Également pour remplacer d’anciens ponts-brosses par un aérateur à vis hélicoïdale : moins onéreux, le dispositif proposé est tout aussi efficace et supprime toute nuisance sonore et olfactive. Dans ce cas, l’appareil est monté sur un cadre et non sur une structure flottante. Car en lagunes, l’aérateur repose sur un châssis flottant insubmersible, le plus souvent ancré par un bras métallique. L’aérateur, fixé de biais sur le châssis, assure une fonction d’aération en même temps qu’un brassage et un déplacement horizontal de l'eau. L’aspiration de l’air se fait par l’intermédiaire d’un arbre creux et circule en oblique jusqu’à l’hélice hélicoïdale immergée, assurant ainsi une répartition homogène de l’oxygène dans l’effluent.

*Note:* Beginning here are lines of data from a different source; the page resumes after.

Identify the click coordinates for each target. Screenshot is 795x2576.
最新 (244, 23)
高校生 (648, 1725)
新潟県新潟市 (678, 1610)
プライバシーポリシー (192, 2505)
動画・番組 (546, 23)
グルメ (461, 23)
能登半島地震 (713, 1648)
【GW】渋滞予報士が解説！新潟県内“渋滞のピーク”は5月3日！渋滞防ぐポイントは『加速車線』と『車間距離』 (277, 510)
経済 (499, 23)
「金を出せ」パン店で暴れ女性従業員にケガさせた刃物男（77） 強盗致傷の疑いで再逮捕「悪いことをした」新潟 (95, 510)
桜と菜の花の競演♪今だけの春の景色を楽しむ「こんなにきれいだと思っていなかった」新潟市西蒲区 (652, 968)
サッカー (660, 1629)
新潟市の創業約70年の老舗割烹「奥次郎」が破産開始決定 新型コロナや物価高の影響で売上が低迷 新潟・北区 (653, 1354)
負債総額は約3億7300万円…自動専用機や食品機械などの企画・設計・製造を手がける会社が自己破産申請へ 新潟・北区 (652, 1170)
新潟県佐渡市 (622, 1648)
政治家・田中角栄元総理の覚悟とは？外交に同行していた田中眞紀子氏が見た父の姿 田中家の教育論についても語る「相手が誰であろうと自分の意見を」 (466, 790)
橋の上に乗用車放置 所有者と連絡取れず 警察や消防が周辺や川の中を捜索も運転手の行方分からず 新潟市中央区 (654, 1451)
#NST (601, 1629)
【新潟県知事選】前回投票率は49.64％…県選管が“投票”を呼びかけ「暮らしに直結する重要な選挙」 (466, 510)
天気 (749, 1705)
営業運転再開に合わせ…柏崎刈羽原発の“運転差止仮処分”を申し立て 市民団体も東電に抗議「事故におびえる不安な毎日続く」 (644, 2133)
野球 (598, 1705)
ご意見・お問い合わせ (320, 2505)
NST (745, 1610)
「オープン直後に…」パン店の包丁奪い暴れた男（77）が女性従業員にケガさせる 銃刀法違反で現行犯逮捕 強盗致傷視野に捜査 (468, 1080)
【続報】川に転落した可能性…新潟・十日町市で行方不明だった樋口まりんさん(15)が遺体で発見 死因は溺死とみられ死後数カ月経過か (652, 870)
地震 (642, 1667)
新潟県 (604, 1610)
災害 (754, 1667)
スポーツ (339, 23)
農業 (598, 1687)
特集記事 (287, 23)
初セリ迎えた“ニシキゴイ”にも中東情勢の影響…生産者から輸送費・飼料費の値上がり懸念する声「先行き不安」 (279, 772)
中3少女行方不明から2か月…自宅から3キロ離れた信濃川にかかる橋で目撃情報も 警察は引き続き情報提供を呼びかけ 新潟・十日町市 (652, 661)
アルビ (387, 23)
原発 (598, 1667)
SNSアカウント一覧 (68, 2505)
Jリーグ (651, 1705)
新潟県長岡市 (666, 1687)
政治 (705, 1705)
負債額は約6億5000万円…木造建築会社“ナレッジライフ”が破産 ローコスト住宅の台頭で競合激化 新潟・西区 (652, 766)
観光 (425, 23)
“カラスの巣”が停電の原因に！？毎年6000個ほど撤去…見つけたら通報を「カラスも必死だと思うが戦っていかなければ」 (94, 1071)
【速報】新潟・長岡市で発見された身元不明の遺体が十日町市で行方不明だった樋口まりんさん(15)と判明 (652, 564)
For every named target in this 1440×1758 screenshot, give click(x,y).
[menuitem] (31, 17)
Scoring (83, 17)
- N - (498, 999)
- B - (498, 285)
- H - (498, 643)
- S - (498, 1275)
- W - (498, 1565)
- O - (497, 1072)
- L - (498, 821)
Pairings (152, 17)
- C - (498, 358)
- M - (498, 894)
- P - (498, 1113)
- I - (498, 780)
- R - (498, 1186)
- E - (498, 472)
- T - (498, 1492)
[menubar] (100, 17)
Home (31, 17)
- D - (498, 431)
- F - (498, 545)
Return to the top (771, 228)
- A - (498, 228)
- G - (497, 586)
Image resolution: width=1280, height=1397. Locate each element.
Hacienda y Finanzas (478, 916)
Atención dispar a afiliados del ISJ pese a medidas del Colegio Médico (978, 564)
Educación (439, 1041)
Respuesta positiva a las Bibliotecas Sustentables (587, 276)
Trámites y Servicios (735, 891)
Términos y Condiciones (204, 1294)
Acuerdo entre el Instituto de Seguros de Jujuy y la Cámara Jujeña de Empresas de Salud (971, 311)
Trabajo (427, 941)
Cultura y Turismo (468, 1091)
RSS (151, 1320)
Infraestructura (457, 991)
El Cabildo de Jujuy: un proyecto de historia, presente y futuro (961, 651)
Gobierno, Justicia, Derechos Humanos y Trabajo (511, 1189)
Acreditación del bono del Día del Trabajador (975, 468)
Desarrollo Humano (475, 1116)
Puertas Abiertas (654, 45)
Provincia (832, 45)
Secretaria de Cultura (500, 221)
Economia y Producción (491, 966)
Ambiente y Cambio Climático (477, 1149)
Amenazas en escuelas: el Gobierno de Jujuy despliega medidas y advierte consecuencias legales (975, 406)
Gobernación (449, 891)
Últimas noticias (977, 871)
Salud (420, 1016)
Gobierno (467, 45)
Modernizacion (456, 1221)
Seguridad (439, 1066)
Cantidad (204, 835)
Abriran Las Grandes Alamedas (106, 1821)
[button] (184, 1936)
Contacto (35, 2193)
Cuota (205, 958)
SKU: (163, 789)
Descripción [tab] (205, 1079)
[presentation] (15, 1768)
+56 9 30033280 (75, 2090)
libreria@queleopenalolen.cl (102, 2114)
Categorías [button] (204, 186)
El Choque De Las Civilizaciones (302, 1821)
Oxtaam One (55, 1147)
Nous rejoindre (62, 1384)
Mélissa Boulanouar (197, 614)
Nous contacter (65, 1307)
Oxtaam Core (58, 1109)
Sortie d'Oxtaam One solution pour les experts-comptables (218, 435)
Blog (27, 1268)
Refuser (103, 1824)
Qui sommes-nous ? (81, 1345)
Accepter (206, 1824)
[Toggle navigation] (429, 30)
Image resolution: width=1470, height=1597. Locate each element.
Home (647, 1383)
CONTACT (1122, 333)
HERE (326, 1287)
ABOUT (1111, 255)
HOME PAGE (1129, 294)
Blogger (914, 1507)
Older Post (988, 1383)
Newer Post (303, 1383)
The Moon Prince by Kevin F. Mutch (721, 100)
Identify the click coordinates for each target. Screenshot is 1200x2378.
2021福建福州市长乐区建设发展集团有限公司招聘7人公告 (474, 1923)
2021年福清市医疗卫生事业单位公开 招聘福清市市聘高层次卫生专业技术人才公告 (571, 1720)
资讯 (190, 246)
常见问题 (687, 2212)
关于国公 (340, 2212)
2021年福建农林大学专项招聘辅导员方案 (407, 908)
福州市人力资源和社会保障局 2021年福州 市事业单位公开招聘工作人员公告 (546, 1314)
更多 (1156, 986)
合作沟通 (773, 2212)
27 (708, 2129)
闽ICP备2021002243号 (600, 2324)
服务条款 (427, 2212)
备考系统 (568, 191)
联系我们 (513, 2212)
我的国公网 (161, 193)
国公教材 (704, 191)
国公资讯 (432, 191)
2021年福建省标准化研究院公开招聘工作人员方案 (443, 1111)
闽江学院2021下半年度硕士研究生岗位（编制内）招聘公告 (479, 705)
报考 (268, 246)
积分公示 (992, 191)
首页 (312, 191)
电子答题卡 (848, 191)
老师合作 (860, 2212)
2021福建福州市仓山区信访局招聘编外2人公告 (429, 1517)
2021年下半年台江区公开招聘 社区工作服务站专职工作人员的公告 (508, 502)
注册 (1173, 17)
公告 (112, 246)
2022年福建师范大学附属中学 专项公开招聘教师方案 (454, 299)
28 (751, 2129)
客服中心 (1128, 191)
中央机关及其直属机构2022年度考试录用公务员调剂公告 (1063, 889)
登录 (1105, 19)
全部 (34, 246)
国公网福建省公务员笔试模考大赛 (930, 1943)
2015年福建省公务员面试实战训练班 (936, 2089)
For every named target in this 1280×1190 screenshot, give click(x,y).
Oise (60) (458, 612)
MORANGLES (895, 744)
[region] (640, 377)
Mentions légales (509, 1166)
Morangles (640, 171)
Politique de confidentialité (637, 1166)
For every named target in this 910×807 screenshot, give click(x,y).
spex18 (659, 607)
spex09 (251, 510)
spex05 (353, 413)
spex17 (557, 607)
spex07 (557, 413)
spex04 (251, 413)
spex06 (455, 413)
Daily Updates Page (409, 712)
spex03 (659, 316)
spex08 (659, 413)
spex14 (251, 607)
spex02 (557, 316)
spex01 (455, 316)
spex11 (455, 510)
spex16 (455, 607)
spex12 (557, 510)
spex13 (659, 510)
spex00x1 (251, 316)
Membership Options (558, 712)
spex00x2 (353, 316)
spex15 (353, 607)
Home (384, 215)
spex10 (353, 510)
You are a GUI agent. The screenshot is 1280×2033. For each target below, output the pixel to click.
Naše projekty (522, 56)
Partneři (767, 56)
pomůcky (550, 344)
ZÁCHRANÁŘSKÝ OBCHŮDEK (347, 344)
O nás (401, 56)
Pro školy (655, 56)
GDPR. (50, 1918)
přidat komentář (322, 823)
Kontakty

Les avantages de ce type d’aérateur sont nombreux. Ils sont simples et rapides à monter, ne nécessitent pas de génie civil, ne requièrent pas d’entretien particulier et assurent un apport d’oxygène effectif en profondeur sans créer de perturbations notables en surface et sans dégrader les rives des lagunes. Ils sont aussi robustes : plusieurs de ces appareils fonctionnent depuis près de 20 ans sans avoir subi la moindre intervention. Ils sont enfin silencieux et surtout, économes en énergie. À Loupershouse, six aérateurs à vis hélicoïdale d’une puissance de 4 kW chacun, à raison de deux aérateurs par lagune, assurent l’oxygénation et le brassage de chacune des trois lagunes de 4 500 m². « Au total, une puissance spécifique de 2 W/m² est suffisante pour assurer le brassage et l'oxygénation, souligne Jean-Paul Forét. Un résultat qui est le fruit de plusieurs années d’expérience en matière de conceptions et de dimensionnements et qui a permis au tandem FUCHS-ISMA d’accumuler une expertise reconnue en matière d’aération. Mais attention, tempère Jean-Paul Forét, chaque problème est spécifique, même s’il ressemble, en apparence, à d’autres cas de figures. »

En dehors du coût de la consommation énergétique, il faut également souligner que l'exploitation des différentes filières extensives en général et du lagunage aéré en particulier est plus simple et donc moins coûteuse que celle des techniques intensives, notamment grâce au très faible coût engendré par la gestion des boues.

« Globalement, estime Jean-Paul Forét, le lagunage aéré permet, à capacité égale, de réaliser une économie de 20 à 30 % sur les coûts d'investissement et de 30 à 40 % sur les frais de fonctionnement, par rapport aux systèmes d'épuration intensifs. »

[Encart : Le lagunage aéré : une solution adaptée aux effluents agroalimentaires Le lagunage est largement répandu en France. On estime qu'il représente environ 20 % de l'effectif des stations en fonctionnement. Fréquemment mis en œuvre en milieu rural, il est également utilisé pour certaines applications en milieu industriel, notamment dans les industries agroalimentaires et plus particulièrement les industries sucrières ou les effluents vinicoles. Des effluents qui présentent des caractéristiques particulières : DCO élevée, débits importants et rejets sur une campagne de quelques mois.]